Over the following two months, that undecided bloc has swung firmly against the conflict. Multiple damaging developments have fueled the shift: public confirmation that a U.S. double-tap airstrike on an Iranian school killed at least 155 people, 120 of them children; Iranian retaliation that blocked oil shipments through the Strait of Hormuz, pushing U.S. gasoline prices soaring above $4 per gallon; and increasingly aggressive rhetoric from Trump that critics have labeled an overtly genocidal posture toward Iran, which has made any peaceful negotiated resolution increasingly remote even under the current fragile ceasefire.
Friday’s poll confirms that while the war retains a core loyal base of 36 percent of Americans who still view it as the right decision – nearly all of whom identify as Republican – this base is heavily outnumbered by the 61 percent who now call the conflict a mistake.
Majorities of respondents across all demographic groups also linked the war to a range of serious national risks: 61 percent said it has increased the threat of terrorist attacks targeting Americans, 60 percent said it raises the risk of the U.S. economy tipping into recession, and 56 percent said it has damaged the United States’ relationships with its key global allies.
A deeper breakdown of polling data exposes a particularly troubling trend for the Trump administration: the war has almost no support outside the president’s most dedicated base. 91 percent of self-identified Democrats now label the conflict a mistake, and 71 percent of independent voters – a large majority of whom were undecided when the war began – have also turned against it, leaving just 24 percent of independents in support.
Even within the Republican Party, the war has created a sharp divide. 86 percent of self-identified MAGA Republicans still back the conflict, but moderate non-MAGA Republicans are deeply split: 50 percent still call the war the right decision, while 49 percent now view it as a mistake. Many of these Republican skeptics were rattled by Trump’s threatening remark last month that “a whole civilization will die tonight” if Iran refused to accept a negotiating deal on his terms. A majority of all Republicans, 53 percent, said they viewed that incendiary threat negatively.
It remains unclear whether even Trump’s most loyal supporters will continue backing the war if the conflict drags on, and recent public remarks from top administration officials suggest the White House remains in denial about the scale of public opposition. On Thursday, Defense Secretary Pete Hegseth appeared before Congress, where Senator Kirsten Gillibrand, a New York Democrat, pressed him on the administration’s failure to build broad public support for the conflict, noting that three out of five Americans now oppose it. Hegseth rejected the premise outright, claiming “I believe we do have the support of the American people.” He pushed back on critics by noting the conflict is only two months old, arguing that calls for withdrawal are premature – a curious framing, given Trump himself initially claimed the war would last only four to five weeks.

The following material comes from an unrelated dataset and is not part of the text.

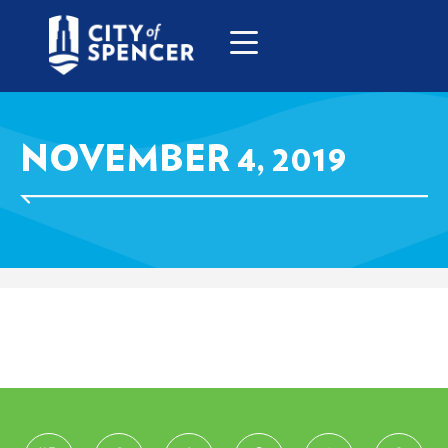
NOVEMBER 4, 2019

During his testimony, Hegseth compared the Iran conflict to past long-running U.S. wars, arguing “Iraq took how many years? Afghanistan took how many years? And they were nebulous missions that people went along with. This is different.” That claim of a clear mission, however, falls flat: the Trump administration has offered a constantly shifting set of justifications for the war, ranging from regime change in Tehran, defending Iranian anti-government protesters, destroying Iran’s nuclear program, eliminating its ballistic missile arsenal, seizing Iranian oil fields, defending Israel, and reopening the Strait of Hormuz.